Fluorescence-guided surgery

FGS of orthotopic pancreatic cancer xenografts was conducted on multiple FGS systems, as depicted in Fig. 4. The FDA-approved Fluobeam 800 imaging system provided real-time intraoperative feedback via a single 800 nm channel display system (12). Using Fluobeam 800 guidance, AR9.6-IRDye800 provided robust tumor enhancement against background organs, including the liver (Fig. 4A). Conversely, there was variable and negligible fluorescence in the IgG-IRDye800 group, and the signal in the liver was brighter than tumor signal (Fig. 4B). As shown in Fig. 4C, the mean intraoperative TBR for AR9.6-IRDye800 (3.75 ± 0.29) was significantly higher than the mean intraoperative TBR for IgG-IRDye800 (1.89 ± 0.55; P = 0.0010). Videos of AR9.6-IRDye800 and IgG-IRDye800 tumor enhancement during resection can be viewed in Supplementary Videos S1 and S2. The Lab Flare RP1 image-guided surgery system (currently restricted to preclinical studies) was used to confirm AR9.6-IRDye800 signal with real-time NIR-color channel display.
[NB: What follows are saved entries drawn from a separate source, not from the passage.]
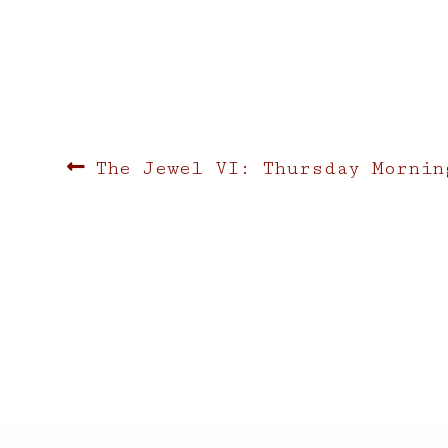
Post
Previous
The Jewel VI: Thursday Mornin
post:
navigation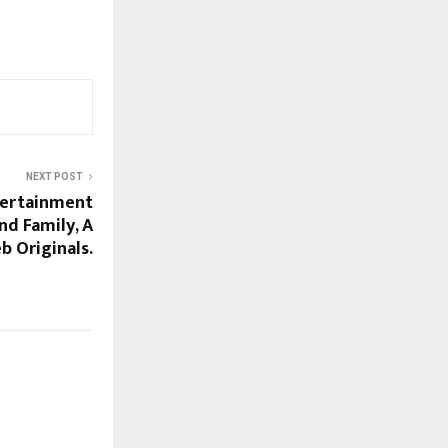
NEXT POST
tertainment
nd Family, A
b Originals.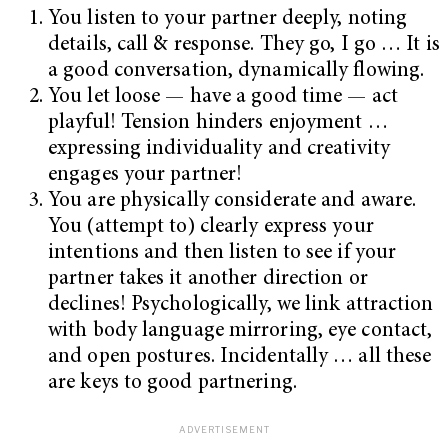
You listen to your partner deeply, noting
details, call & response. They go, I go … It is
a good conversation, dynamically flowing.
You let loose — have a good time — act
playful! Tension hinders enjoyment …
expressing individuality and creativity
engages your partner!
You are physically considerate and aware.
You (attempt to) clearly express your
intentions and then listen to see if your
partner takes it another direction or
declines! Psychologically, we link attraction
with body language mirroring, eye contact,
and open postures. Incidentally … all these
are keys to good partnering.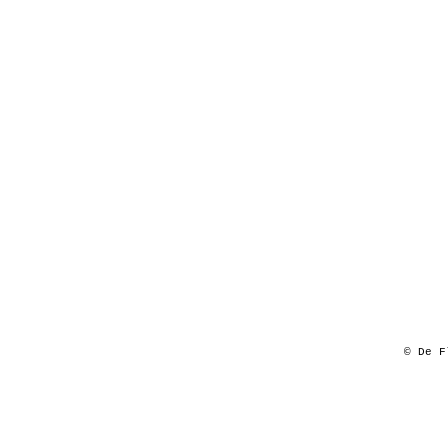
© De F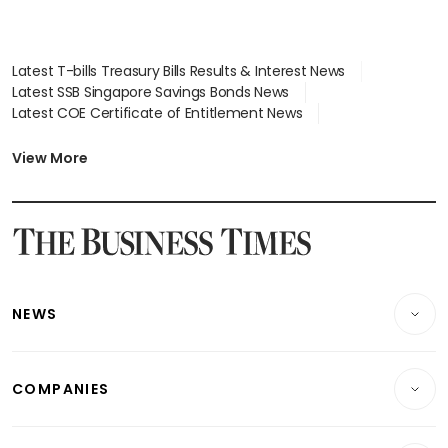
Latest T-bills Treasury Bills Results & Interest News
Latest SSB Singapore Savings Bonds News
Latest COE Certificate of Entitlement News
Latest Johor-Singapore SEZ News
Latest BTO Build To Order & Sales of Balance News
View More
Latest STI Straits Times Index News
Latest SGX Dividends, Share Price News
Latest Bonds Market News
Latest Singapore Stocks To Buy News
Latest Singapore Economy News
NEWS
Breaking News
COMPANIES
Property
Companies & Markets
Residential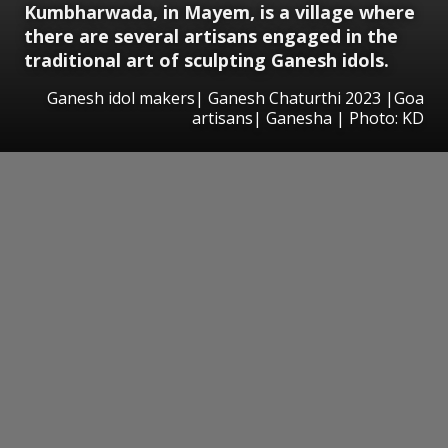
Kumbharwada, in Mayem, is a village where
there are several artisans engaged in the
traditional art of sculpting Ganesh idols.
Ganesh idol makers| Ganesh Chaturthi 2023 |Goa
artisans| Ganesha | Photo: KD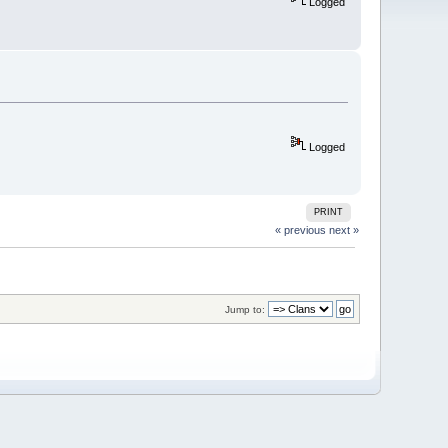
Logged
Logged
PRINT
« previous
next »
Jump to: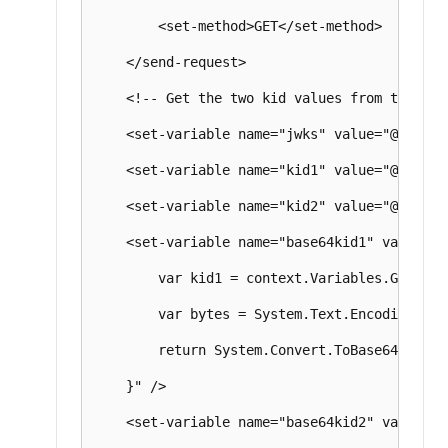
        <set-method>GET</set-method>

    </send-request>

    <!-- Get the two kid values from the JWT
    <set-variable name="jwks" value="@((JObj
    <set-variable name="kid1" value="@((stri
    <set-variable name="kid2" value="@((stri
    <set-variable name="base64kid1" value="@{
        var kid1 = context.Variables.GetValu
        var bytes = System.Text.Encoding.UTF
        return System.Convert.ToBase64String(
    }" />

    <set-variable name="base64kid2" value="@{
Images on this system also showed strong contrast-enhancement with AR9.6-IRDye800. Tumor was clearly delineated against healthy pancreas, and additional lesions could be seen on the posterior surface of the pancreas (Fig. 4D).

Figure 4.

FGS in orthotopic pancreatic cancer. Representative Fluobeam images of FGS with AR9.6-IRDye800 (A) and IgG-IRDye800 (B). C, Calculated TBR (tumor signal/adjacent normal pancreas or adjacent peritoneal tissue) in tumors (P = 0.0010). D, Representative images of anterior and posterior pancreas imaging with AR9.6-IRDye800 using the Lab Flare RP1.

Figure 4.

FGS in orthotopic pancreatic cancer. Representative Fluobeam images of FGS with AR9.6-IRDye800 (A) and IgG-IRDye800 (B). C, Calculated TBR (tumor signal/adjacent normal pancreas or adjacent peritoneal tissue) in tumors (P = 0.0010). D, Representative images of anterior and posterior pancreas imaging with AR9.6-IRDye800 using the Lab Flare RP1.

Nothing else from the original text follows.